WHAT YOU SHOULD DO -> The response should contain only those lines of the entries below that include the string "שימוש".

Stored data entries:
- - - - - - -

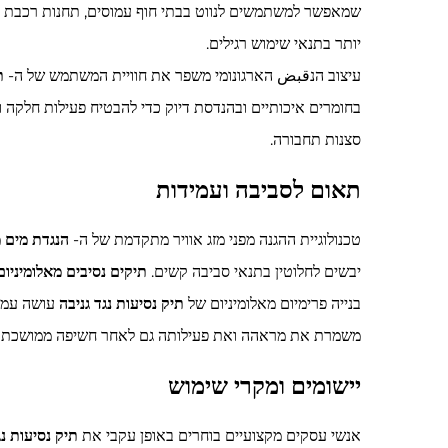
שמאפשר למשתמשים לנווט בבתי חוף עמוסים, תחנות רכבת וסבי
יותר בתנאי שימוש רגילים.
עיצוב הנقبض הארגונומי משפר את חוויית המשתמש של ה-
ת
בחומרים איכותיים ובהנדסת דיוק כדי להבטיח פעילות חלקה ו
סצנות תחבורה.
תאום לסביבה ועמידות
טכנולוגיית ההגנה מפני מזג אוויר מתקדמת של ה-
הנגדת מים
מ
יבשים לחלוטין בתנאי סביבה קשים.
תיקים נסיבים מאלומיניו
בנייה פרימיום מאלומיניום של
תיק נסיעות נגד גניבה
עושה עמיד
משמרת את מראהה ואת פעילותה גם לאחר חשיפה ממושכת ל
יישומים ומקרי שימוש
אנשי עסקים מקצועיים בוחרים באופן עקבי את
תיק נסיעות נג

- - - - - - -

ANSWER TO THIS PROBLEM ->
יותר בתנאי שימוש רגילים.
יישומים ומקרי שימוש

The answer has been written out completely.